FOREIGN CURRENCY TRANSLATION. The accounting records of the Company are maintained in U.S. dollars. All assets and liabilities denominated in foreign currencies are translated into U.S. dollars based on the foreign exchange rate on the date of valuation. The Company does not isolate that portion of the results of operation resulting from changes in foreign exchange rates on investments from the fluctuations arising from changes in market prices of securities held. The Company’s investments in foreign securities may involve certain risks, including without limitation: foreign exchange restrictions, expropriation, taxation or other political, social, or economic risks, all of which could affect the market and/or credit risk of the investment.
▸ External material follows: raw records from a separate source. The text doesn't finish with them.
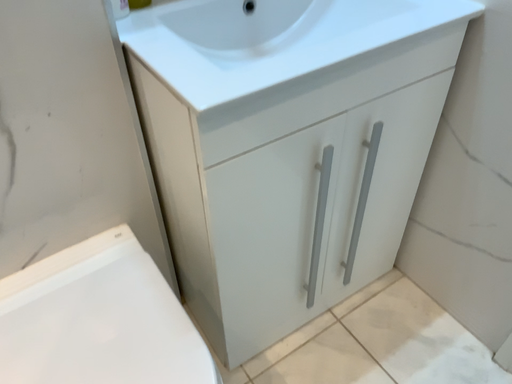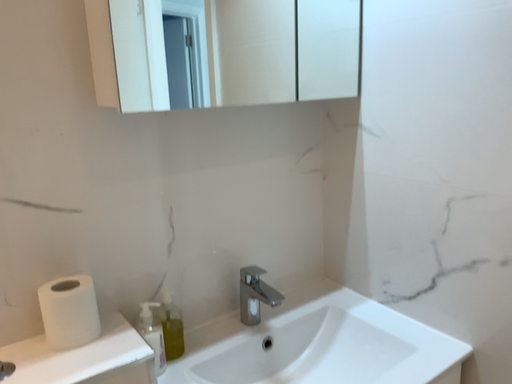 Question: Which way did the camera rotate in the video?

Choices:
 (A) rotated upward
 (B) rotated downward

Answer: (A) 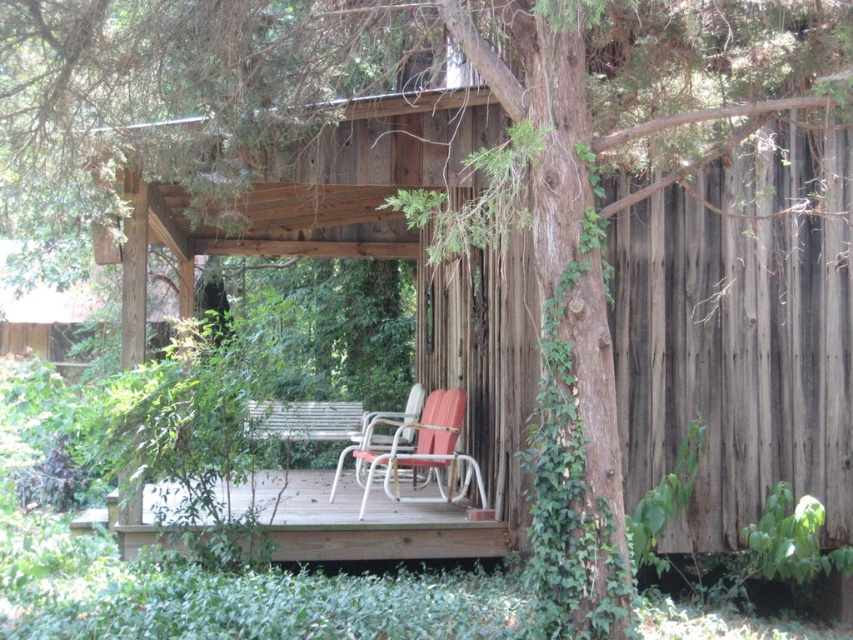 Does metallic orange chair at center appear under metallic silver chair at center?

Indeed, metallic orange chair at center is positioned under metallic silver chair at center.

Can you confirm if metallic orange chair at center is smaller than metallic silver chair at center?

Actually, metallic orange chair at center might be larger than metallic silver chair at center.

Is point (428, 465) positioned before point (392, 440)?

Yes.

Locate an element on the screen. metallic orange chair at center is located at coordinates [421, 449].

Based on the photo, is wooden deck at center below metallic orange chair at center?

Correct, wooden deck at center is located below metallic orange chair at center.

This screenshot has width=853, height=640. What are the coordinates of `wooden deck at center` in the screenshot? It's located at (363, 522).

You are a GUI agent. You are given a task and a screenshot of the screen. Output one action in this format:
    pyautogui.click(x=<x>, y=<y>)
    Task: Click on the wooden deck at center
    The image size is (853, 640).
    Given the screenshot: What is the action you would take?
    pyautogui.click(x=363, y=522)

You are a GUI agent. You are given a task and a screenshot of the screen. Output one action in this format:
    pyautogui.click(x=<x>, y=<y>)
    Task: Click on the wooden deck at center
    
    Given the screenshot: What is the action you would take?
    pyautogui.click(x=363, y=522)

Can you confirm if wooden deck at center is smaller than metallic silver chair at center?

No, wooden deck at center is not smaller than metallic silver chair at center.

Does wooden deck at center come behind metallic silver chair at center?

No, wooden deck at center is closer to the viewer.

Measure the distance between point (268, 483) and camera.

Point (268, 483) and camera are 10.83 meters apart.

The image size is (853, 640). In order to click on wooden deck at center in this screenshot , I will do `click(363, 522)`. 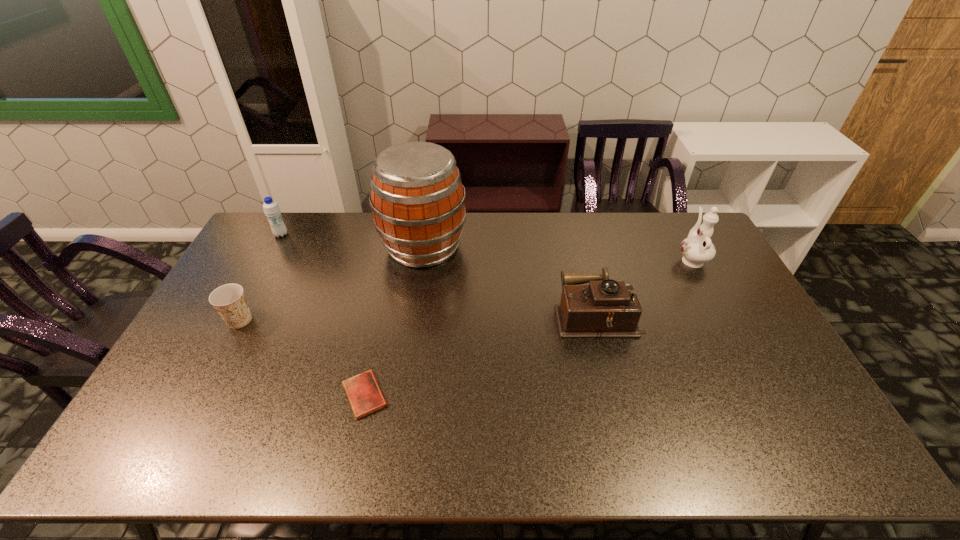 In order to click on the tallest object in this screenshot , I will do `click(417, 198)`.

Image resolution: width=960 pixels, height=540 pixels. What are the coordinates of `the rightmost object` in the screenshot? It's located at (697, 249).

This screenshot has width=960, height=540. Identify the location of chinaware. (697, 249).

Where is `water bottle`? water bottle is located at coordinates (271, 209).

Identify the location of phonograph_record. (605, 308).

Locate an element on the screen. The width and height of the screenshot is (960, 540). Dixie cup is located at coordinates (229, 300).

Find the location of a particular element. The height and width of the screenshot is (540, 960). the nearest object is located at coordinates (364, 394).

This screenshot has width=960, height=540. What are the coordinates of `diary` in the screenshot? It's located at (364, 394).

The height and width of the screenshot is (540, 960). What are the coordinates of `vacant space located 0.060m on the front of the tallest object` in the screenshot? It's located at (418, 288).

Find the location of `blank space located at the spout of the rightmost object`. blank space located at the spout of the rightmost object is located at coordinates (672, 224). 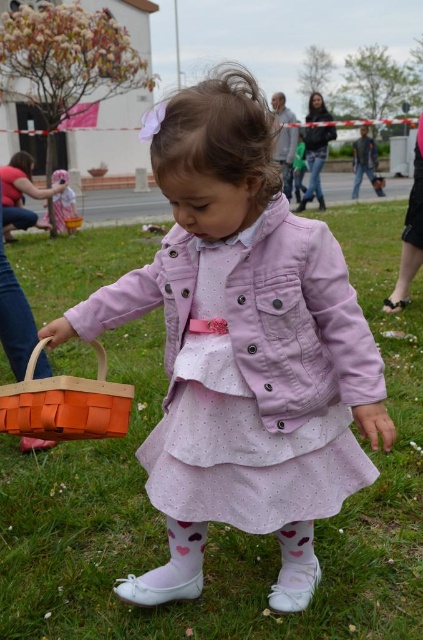 Is matte pink jacket at center positioned in front of orange woven basket at lower left?

No.

Can you confirm if matte pink jacket at center is thinner than orange woven basket at lower left?

No, matte pink jacket at center is not thinner than orange woven basket at lower left.

Which is behind, point (280, 266) or point (0, 396)?

Positioned behind is point (0, 396).

The width and height of the screenshot is (423, 640). Find the location of `matte pink jacket at center`. matte pink jacket at center is located at coordinates (299, 323).

This screenshot has height=640, width=423. What do you see at coordinates (216, 524) in the screenshot?
I see `green grass at center` at bounding box center [216, 524].

Consider the image. Is green grass at center thinner than orange woven basket at lower left?

No.

Is point (422, 513) more distant than point (74, 435)?

Yes, it is.

At what (x,y) coordinates should I click in order to perform the action: click on green grass at center. Please return your answer as a coordinate pair (x, y). The height and width of the screenshot is (640, 423). Looking at the image, I should click on (216, 524).

Does green grass at center have a larger size compared to matte pink jacket at center?

Incorrect, green grass at center is not larger than matte pink jacket at center.

Is green grass at center below matte pink jacket at center?

Yes.

Find the location of `green grass at center`. green grass at center is located at coordinates (216, 524).

Where is `green grass at center`? This screenshot has width=423, height=640. green grass at center is located at coordinates (216, 524). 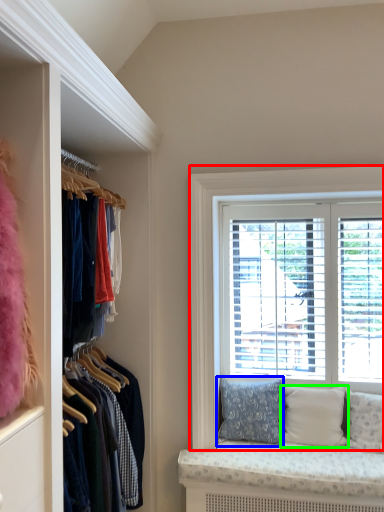 Question: Which object is positioned farthest from window (highlighted by a red box)? Select from pillow (highlighted by a blue box) and pillow (highlighted by a green box).

Choices:
 (A) pillow
 (B) pillow

Answer: (B) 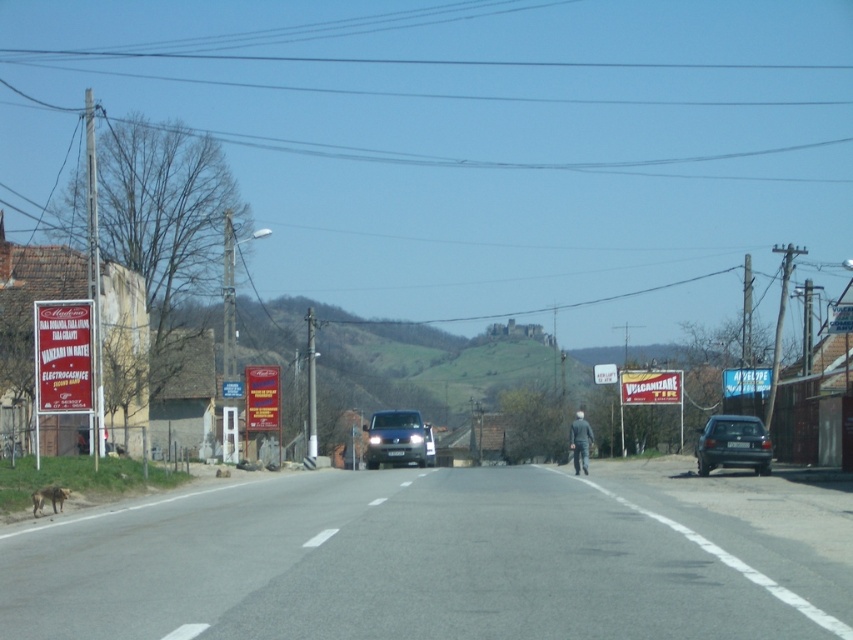 Is dark gray metallic car at right in front of dark gray fabric jacket at center?

No.

Consider the image. Does dark gray metallic car at right have a lesser width compared to dark gray fabric jacket at center?

Indeed, dark gray metallic car at right has a lesser width compared to dark gray fabric jacket at center.

Does point (759, 474) come behind point (572, 456)?

That is False.

Locate an element on the screen. Image resolution: width=853 pixels, height=640 pixels. dark gray metallic car at right is located at coordinates (733, 444).

Between dark gray metallic car at right and brown fur dog at lower left, which one appears on the left side from the viewer's perspective?

brown fur dog at lower left is more to the left.

Which of these two, dark gray metallic car at right or brown fur dog at lower left, stands shorter?

brown fur dog at lower left is shorter.

Who is more forward, (x=705, y=433) or (x=45, y=490)?

Point (x=45, y=490)

Identify the location of dark gray metallic car at right. (733, 444).

Is satin black van at center behind brown fur dog at lower left?

Yes, satin black van at center is further from the viewer.

Who is more forward, [393,449] or [45,486]?

Positioned in front is point [45,486].

At what (x,y) coordinates should I click in order to perform the action: click on satin black van at center. Please return your answer as a coordinate pair (x, y). Image resolution: width=853 pixels, height=640 pixels. Looking at the image, I should click on (398, 440). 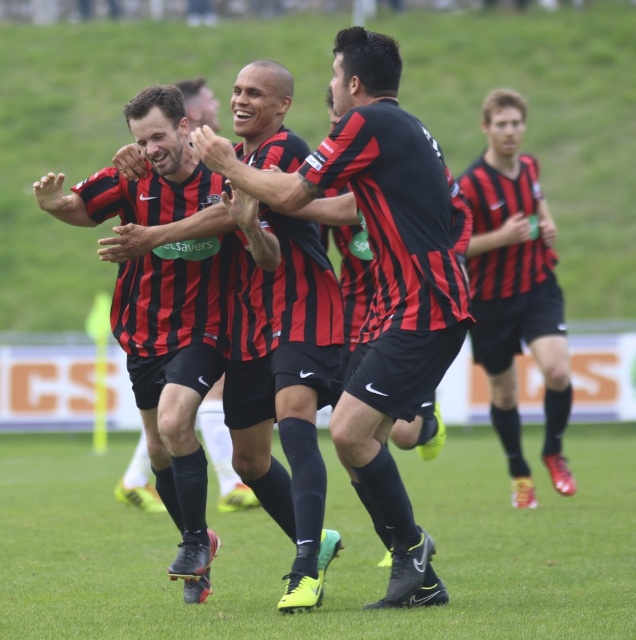 Question: Is green grass at center to the left of matte black shorts at right from the viewer's perspective?

Choices:
 (A) no
 (B) yes

Answer: (B)

Question: Which point is farther to the camera?

Choices:
 (A) matte black shorts at right
 (B) matte black jersey at center
 (C) green grass at center

Answer: (A)

Question: Can you confirm if green grass at center is positioned to the left of matte black shorts at right?

Choices:
 (A) yes
 (B) no

Answer: (A)

Question: Which point is closer to the camera?

Choices:
 (A) green grass at center
 (B) matte black shorts at right

Answer: (A)

Question: Does green grass at center have a lesser width compared to matte black jersey at center?

Choices:
 (A) yes
 (B) no

Answer: (B)

Question: Which object is positioned farthest from the matte black shorts at right?

Choices:
 (A) matte black jersey at center
 (B) green grass at center

Answer: (B) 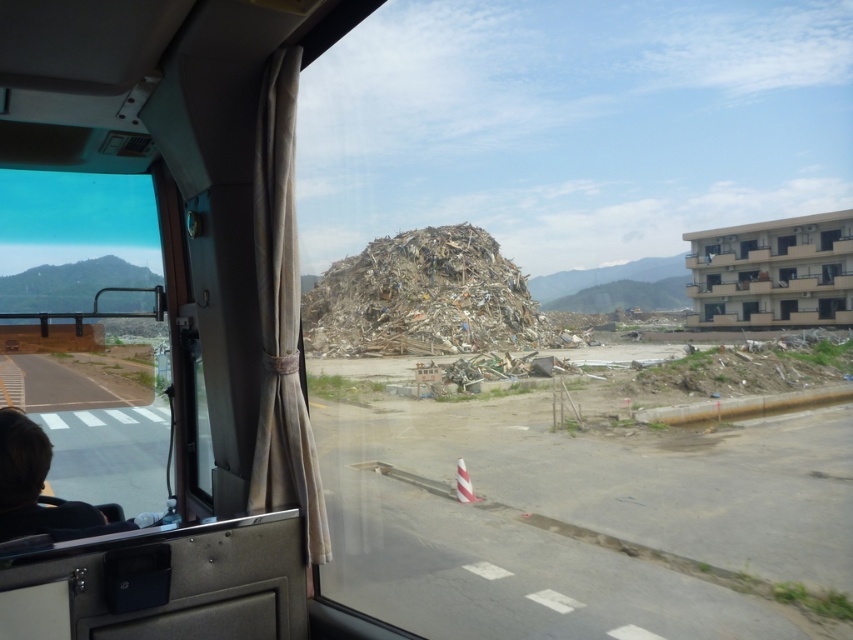 Question: Does brown shredded debris at center have a larger size compared to transparent glass window at center?

Choices:
 (A) yes
 (B) no

Answer: (A)

Question: Can you confirm if brown shredded debris at center is positioned below transparent glass window at center?

Choices:
 (A) yes
 (B) no

Answer: (A)

Question: Is dark brown hair at lower left thinner than transparent glass window at center?

Choices:
 (A) yes
 (B) no

Answer: (A)

Question: Considering the real-world distances, which object is farthest from the dark brown hair at lower left?

Choices:
 (A) transparent glass window at center
 (B) brown shredded debris at center

Answer: (A)

Question: Estimate the real-world distances between objects in this image. Which object is closer to the dark brown hair at lower left?

Choices:
 (A) brown shredded debris at center
 (B) transparent glass window at center

Answer: (A)

Question: Which point is farther from the camera taking this photo?

Choices:
 (A) (26, 500)
 (B) (383, 342)

Answer: (B)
In addition, changes in the relationship of foreign currencies to the U.S. dollar can significantly affect the value of these investments and therefore the earnings of the Company.

 

SECURITIES TRANSACTIONS. Securities transactions are accounted for on the date the transaction for the purchase or sale of the securities is entered into by the Company (i.e., trade date).

 

CONCENTRATION OF CREDIT RISK. The Company places its cash and cash equivalents with financial institutions and, at times, cash held in checking accounts may exceed the Federal Deposit Insurance Corporation insured limit.

 

OPTIONS. The Company is subject to equity price risk in the normal course of pursuing its investment objectives and may enter into options written to hedge against changes in the value of equities. The Company may purchase put and call options to attempt to provide protection against adverse price effects from anticipated changes in prevailing prices of securities or stock indices. The Company may also write put and call options. When the Company writes an option, an amount equal to the premium received by the Company is recorded as a liability and is subsequently adjusted to the current fair value of the option written.

 

Premiums received from writing options that expire unexercised are treated by the Company on the expiration date as realized gains from investments. The difference between the premium and the amount paid on effecting a closing purchase transaction, including brokerage commissions, is also treated as a realized gain, or, if the premium is less than the amount paid for the closing purchase transaction, as a realized loss. If a call option is exercised, the premium is added to the proceeds from the sale of the underlying security or currency in determining whether the Company has realized a gain or loss. The Company as writer of an option bears the market risk of an unfavorable change in the price of the security underlying the written option.

 

DEFERRED COMPENSATION. On December 26, 2022, the Company adopted a deferred compensation plan (the "Plan") for its eligible directors which allows such directors to defer some or all of their fees for services as Directors to the Fund. Under the terms of the Plan, deferred compensation withheld is notionally invested in the Fund's common stock using the net asset value per share on the date such compensation would have otherwise been payable. The amounts deferred are booked as a liability on the Company's balance sheet, and the value of that liabilty will track the net asset value of the Company's common stock, as if it were invested in that common stock. The payment due to eligible participants is valued using the net asset value of the fund at the time the payment is due. As of September 30, 2025, each of the Fund's eligible directors has deferred 50% of their 2024 and 2025 compensation to the earlier of January 1, 2026, and January 1 2027, respectively, or their separation of service from the Fund.